What you are asked to do >> Each entry below must be repeated word for word.

BEGIN

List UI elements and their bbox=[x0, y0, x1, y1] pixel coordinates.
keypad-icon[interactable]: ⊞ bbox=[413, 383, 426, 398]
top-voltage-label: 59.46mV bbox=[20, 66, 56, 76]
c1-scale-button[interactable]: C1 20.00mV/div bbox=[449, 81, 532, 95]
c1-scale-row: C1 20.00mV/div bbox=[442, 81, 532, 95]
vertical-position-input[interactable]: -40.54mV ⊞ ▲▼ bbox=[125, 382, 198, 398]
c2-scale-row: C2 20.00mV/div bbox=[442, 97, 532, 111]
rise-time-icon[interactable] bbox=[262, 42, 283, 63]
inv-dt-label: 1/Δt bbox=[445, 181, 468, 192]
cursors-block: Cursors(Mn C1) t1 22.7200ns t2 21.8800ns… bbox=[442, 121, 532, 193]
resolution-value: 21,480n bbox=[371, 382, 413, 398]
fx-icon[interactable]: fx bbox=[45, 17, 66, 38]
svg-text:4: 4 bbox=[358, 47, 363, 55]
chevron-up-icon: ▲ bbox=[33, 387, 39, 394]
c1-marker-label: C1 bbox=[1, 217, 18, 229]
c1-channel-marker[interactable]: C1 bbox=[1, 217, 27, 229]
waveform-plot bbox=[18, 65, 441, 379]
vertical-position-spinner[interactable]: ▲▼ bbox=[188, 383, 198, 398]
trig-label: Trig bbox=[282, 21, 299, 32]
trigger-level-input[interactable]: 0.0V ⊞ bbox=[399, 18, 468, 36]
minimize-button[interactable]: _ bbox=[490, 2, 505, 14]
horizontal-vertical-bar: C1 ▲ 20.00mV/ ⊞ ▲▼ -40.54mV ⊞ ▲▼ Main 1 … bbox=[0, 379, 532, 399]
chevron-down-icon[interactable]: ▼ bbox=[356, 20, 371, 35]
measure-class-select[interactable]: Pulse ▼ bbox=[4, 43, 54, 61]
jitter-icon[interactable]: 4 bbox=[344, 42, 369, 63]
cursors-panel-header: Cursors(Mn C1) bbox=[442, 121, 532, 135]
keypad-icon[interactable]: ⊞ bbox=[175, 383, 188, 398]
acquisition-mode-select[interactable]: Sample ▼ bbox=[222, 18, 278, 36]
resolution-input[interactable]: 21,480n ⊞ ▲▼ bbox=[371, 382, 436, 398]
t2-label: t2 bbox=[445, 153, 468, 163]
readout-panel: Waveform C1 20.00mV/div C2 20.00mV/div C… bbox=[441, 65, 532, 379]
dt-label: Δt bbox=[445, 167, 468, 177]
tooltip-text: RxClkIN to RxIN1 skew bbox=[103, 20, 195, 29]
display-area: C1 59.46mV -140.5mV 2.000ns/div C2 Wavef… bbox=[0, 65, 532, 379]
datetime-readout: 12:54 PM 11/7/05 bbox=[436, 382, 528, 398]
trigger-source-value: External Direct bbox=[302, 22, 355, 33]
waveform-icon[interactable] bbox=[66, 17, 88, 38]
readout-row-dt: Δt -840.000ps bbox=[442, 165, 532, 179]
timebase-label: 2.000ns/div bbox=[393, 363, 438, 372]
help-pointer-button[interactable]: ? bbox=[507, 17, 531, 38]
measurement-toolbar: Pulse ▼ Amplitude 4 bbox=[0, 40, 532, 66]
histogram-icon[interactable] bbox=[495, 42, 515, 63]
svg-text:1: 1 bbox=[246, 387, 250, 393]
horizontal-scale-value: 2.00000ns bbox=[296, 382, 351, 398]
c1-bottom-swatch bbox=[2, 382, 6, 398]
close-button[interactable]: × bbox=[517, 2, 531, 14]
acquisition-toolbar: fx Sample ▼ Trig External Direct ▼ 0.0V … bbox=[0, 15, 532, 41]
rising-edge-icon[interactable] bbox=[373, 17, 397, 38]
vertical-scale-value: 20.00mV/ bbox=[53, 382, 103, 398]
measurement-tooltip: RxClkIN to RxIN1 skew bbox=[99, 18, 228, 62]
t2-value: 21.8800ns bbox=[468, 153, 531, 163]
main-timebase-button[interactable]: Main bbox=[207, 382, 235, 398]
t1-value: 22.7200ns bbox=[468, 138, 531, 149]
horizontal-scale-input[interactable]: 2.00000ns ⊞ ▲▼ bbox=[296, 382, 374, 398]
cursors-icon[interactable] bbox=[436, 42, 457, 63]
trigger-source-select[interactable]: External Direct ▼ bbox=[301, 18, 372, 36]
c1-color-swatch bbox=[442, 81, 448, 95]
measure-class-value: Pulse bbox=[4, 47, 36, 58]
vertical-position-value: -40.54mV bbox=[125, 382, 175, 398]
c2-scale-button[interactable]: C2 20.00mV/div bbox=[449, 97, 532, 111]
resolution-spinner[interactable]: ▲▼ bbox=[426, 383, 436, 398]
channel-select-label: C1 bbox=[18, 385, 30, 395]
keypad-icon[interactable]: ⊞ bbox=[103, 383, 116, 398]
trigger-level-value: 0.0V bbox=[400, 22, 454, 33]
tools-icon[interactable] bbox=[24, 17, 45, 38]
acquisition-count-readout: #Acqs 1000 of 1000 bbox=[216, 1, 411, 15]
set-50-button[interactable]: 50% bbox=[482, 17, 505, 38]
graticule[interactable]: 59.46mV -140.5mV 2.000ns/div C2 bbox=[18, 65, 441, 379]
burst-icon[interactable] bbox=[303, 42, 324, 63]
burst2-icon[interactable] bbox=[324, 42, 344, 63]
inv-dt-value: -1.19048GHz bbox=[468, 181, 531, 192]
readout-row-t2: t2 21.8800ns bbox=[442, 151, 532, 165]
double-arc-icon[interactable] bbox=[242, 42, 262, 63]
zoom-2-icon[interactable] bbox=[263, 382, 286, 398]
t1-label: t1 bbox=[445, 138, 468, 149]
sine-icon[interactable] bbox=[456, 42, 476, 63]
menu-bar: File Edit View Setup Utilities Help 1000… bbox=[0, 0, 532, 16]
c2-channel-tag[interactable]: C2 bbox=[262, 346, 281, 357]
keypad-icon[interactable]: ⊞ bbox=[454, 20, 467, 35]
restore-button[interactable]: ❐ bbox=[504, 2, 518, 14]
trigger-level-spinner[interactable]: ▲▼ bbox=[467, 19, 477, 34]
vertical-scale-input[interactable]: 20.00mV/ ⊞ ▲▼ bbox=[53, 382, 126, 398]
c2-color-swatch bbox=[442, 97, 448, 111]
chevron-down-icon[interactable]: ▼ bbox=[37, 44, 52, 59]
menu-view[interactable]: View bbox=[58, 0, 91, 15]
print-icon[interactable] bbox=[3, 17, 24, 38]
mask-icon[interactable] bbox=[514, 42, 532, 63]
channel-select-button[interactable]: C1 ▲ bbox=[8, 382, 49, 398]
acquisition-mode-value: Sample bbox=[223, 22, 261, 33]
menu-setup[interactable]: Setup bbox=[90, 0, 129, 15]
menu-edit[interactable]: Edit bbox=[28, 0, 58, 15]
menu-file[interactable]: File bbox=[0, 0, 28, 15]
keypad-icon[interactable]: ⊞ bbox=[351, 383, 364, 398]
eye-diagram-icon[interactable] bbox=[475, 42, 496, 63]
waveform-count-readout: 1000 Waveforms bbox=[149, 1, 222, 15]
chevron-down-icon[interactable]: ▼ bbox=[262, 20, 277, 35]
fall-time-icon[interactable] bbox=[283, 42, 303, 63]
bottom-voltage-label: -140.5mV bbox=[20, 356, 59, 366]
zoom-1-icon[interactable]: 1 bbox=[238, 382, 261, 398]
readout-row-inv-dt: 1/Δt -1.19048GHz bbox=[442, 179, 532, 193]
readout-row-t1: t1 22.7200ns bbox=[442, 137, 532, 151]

END

Output for this exercise >>
List UI elements and their bbox=[x0, y0, x1, y1] pixel coordinates.
keypad-icon[interactable]: ⊞ bbox=[413, 383, 426, 398]
top-voltage-label: 59.46mV bbox=[20, 66, 56, 76]
c1-scale-button[interactable]: C1 20.00mV/div bbox=[449, 81, 532, 95]
c1-scale-row: C1 20.00mV/div bbox=[442, 81, 532, 95]
vertical-position-input[interactable]: -40.54mV ⊞ ▲▼ bbox=[125, 382, 198, 398]
c2-scale-row: C2 20.00mV/div bbox=[442, 97, 532, 111]
rise-time-icon[interactable] bbox=[262, 42, 283, 63]
inv-dt-label: 1/Δt bbox=[445, 181, 468, 192]
cursors-block: Cursors(Mn C1) t1 22.7200ns t2 21.8800ns… bbox=[442, 121, 532, 193]
resolution-value: 21,480n bbox=[371, 382, 413, 398]
fx-icon[interactable]: fx bbox=[45, 17, 66, 38]
svg-text:4: 4 bbox=[358, 47, 363, 55]
chevron-up-icon: ▲ bbox=[33, 387, 39, 394]
c1-marker-label: C1 bbox=[1, 217, 18, 229]
c1-channel-marker[interactable]: C1 bbox=[1, 217, 27, 229]
waveform-plot bbox=[18, 65, 441, 379]
vertical-position-spinner[interactable]: ▲▼ bbox=[188, 383, 198, 398]
trig-label: Trig bbox=[282, 21, 299, 32]
trigger-level-input[interactable]: 0.0V ⊞ bbox=[399, 18, 468, 36]
minimize-button[interactable]: _ bbox=[490, 2, 505, 14]
horizontal-vertical-bar: C1 ▲ 20.00mV/ ⊞ ▲▼ -40.54mV ⊞ ▲▼ Main 1 … bbox=[0, 379, 532, 399]
chevron-down-icon[interactable]: ▼ bbox=[356, 20, 371, 35]
measure-class-select[interactable]: Pulse ▼ bbox=[4, 43, 54, 61]
jitter-icon[interactable]: 4 bbox=[344, 42, 369, 63]
cursors-panel-header: Cursors(Mn C1) bbox=[442, 121, 532, 135]
keypad-icon[interactable]: ⊞ bbox=[175, 383, 188, 398]
acquisition-mode-select[interactable]: Sample ▼ bbox=[222, 18, 278, 36]
resolution-input[interactable]: 21,480n ⊞ ▲▼ bbox=[371, 382, 436, 398]
t2-label: t2 bbox=[445, 153, 468, 163]
readout-panel: Waveform C1 20.00mV/div C2 20.00mV/div C… bbox=[441, 65, 532, 379]
dt-label: Δt bbox=[445, 167, 468, 177]
tooltip-text: RxClkIN to RxIN1 skew bbox=[103, 20, 195, 29]
display-area: C1 59.46mV -140.5mV 2.000ns/div C2 Wavef… bbox=[0, 65, 532, 379]
datetime-readout: 12:54 PM 11/7/05 bbox=[436, 382, 528, 398]
trigger-source-value: External Direct bbox=[302, 22, 355, 33]
waveform-icon[interactable] bbox=[66, 17, 88, 38]
readout-row-dt: Δt -840.000ps bbox=[442, 165, 532, 179]
timebase-label: 2.000ns/div bbox=[393, 363, 438, 372]
help-pointer-button[interactable]: ? bbox=[507, 17, 531, 38]
measurement-toolbar: Pulse ▼ Amplitude 4 bbox=[0, 40, 532, 66]
histogram-icon[interactable] bbox=[495, 42, 515, 63]
svg-text:1: 1 bbox=[246, 387, 250, 393]
horizontal-scale-value: 2.00000ns bbox=[296, 382, 351, 398]
c1-bottom-swatch bbox=[2, 382, 6, 398]
close-button[interactable]: × bbox=[517, 2, 531, 14]
acquisition-toolbar: fx Sample ▼ Trig External Direct ▼ 0.0V … bbox=[0, 15, 532, 41]
rising-edge-icon[interactable] bbox=[373, 17, 397, 38]
vertical-scale-value: 20.00mV/ bbox=[53, 382, 103, 398]
measurement-tooltip: RxClkIN to RxIN1 skew bbox=[99, 18, 228, 62]
t2-value: 21.8800ns bbox=[468, 153, 531, 163]
main-timebase-button[interactable]: Main bbox=[207, 382, 235, 398]
t1-value: 22.7200ns bbox=[468, 138, 531, 149]
horizontal-scale-input[interactable]: 2.00000ns ⊞ ▲▼ bbox=[296, 382, 374, 398]
cursors-icon[interactable] bbox=[436, 42, 457, 63]
trigger-source-select[interactable]: External Direct ▼ bbox=[301, 18, 372, 36]
c1-color-swatch bbox=[442, 81, 448, 95]
measure-class-value: Pulse bbox=[4, 47, 36, 58]
vertical-position-value: -40.54mV bbox=[125, 382, 175, 398]
c2-scale-button[interactable]: C2 20.00mV/div bbox=[449, 97, 532, 111]
resolution-spinner[interactable]: ▲▼ bbox=[426, 383, 436, 398]
channel-select-label: C1 bbox=[18, 385, 30, 395]
keypad-icon[interactable]: ⊞ bbox=[103, 383, 116, 398]
trigger-level-value: 0.0V bbox=[400, 22, 454, 33]
tools-icon[interactable] bbox=[24, 17, 45, 38]
acquisition-count-readout: #Acqs 1000 of 1000 bbox=[216, 1, 411, 15]
set-50-button[interactable]: 50% bbox=[482, 17, 505, 38]
graticule[interactable]: 59.46mV -140.5mV 2.000ns/div C2 bbox=[18, 65, 441, 379]
burst-icon[interactable] bbox=[303, 42, 324, 63]
burst2-icon[interactable] bbox=[324, 42, 344, 63]
inv-dt-value: -1.19048GHz bbox=[468, 181, 531, 192]
readout-row-t2: t2 21.8800ns bbox=[442, 151, 532, 165]
double-arc-icon[interactable] bbox=[242, 42, 262, 63]
zoom-2-icon[interactable] bbox=[263, 382, 286, 398]
t1-label: t1 bbox=[445, 138, 468, 149]
sine-icon[interactable] bbox=[456, 42, 476, 63]
menu-bar: File Edit View Setup Utilities Help 1000… bbox=[0, 0, 532, 16]
c2-channel-tag[interactable]: C2 bbox=[262, 346, 281, 357]
keypad-icon[interactable]: ⊞ bbox=[454, 20, 467, 35]
restore-button[interactable]: ❐ bbox=[504, 2, 518, 14]
trigger-level-spinner[interactable]: ▲▼ bbox=[467, 19, 477, 34]
vertical-scale-input[interactable]: 20.00mV/ ⊞ ▲▼ bbox=[53, 382, 126, 398]
c2-color-swatch bbox=[442, 97, 448, 111]
chevron-down-icon[interactable]: ▼ bbox=[37, 44, 52, 59]
menu-view[interactable]: View bbox=[58, 0, 91, 15]
print-icon[interactable] bbox=[3, 17, 24, 38]
mask-icon[interactable] bbox=[514, 42, 532, 63]
channel-select-button[interactable]: C1 ▲ bbox=[8, 382, 49, 398]
acquisition-mode-value: Sample bbox=[223, 22, 261, 33]
menu-setup[interactable]: Setup bbox=[90, 0, 129, 15]
menu-edit[interactable]: Edit bbox=[28, 0, 58, 15]
menu-file[interactable]: File bbox=[0, 0, 28, 15]
keypad-icon[interactable]: ⊞ bbox=[351, 383, 364, 398]
eye-diagram-icon[interactable] bbox=[475, 42, 496, 63]
waveform-count-readout: 1000 Waveforms bbox=[149, 1, 222, 15]
chevron-down-icon[interactable]: ▼ bbox=[262, 20, 277, 35]
fall-time-icon[interactable] bbox=[283, 42, 303, 63]
bottom-voltage-label: -140.5mV bbox=[20, 356, 59, 366]
zoom-1-icon[interactable]: 1 bbox=[238, 382, 261, 398]
readout-row-inv-dt: 1/Δt -1.19048GHz bbox=[442, 179, 532, 193]
readout-row-t1: t1 22.7200ns bbox=[442, 137, 532, 151]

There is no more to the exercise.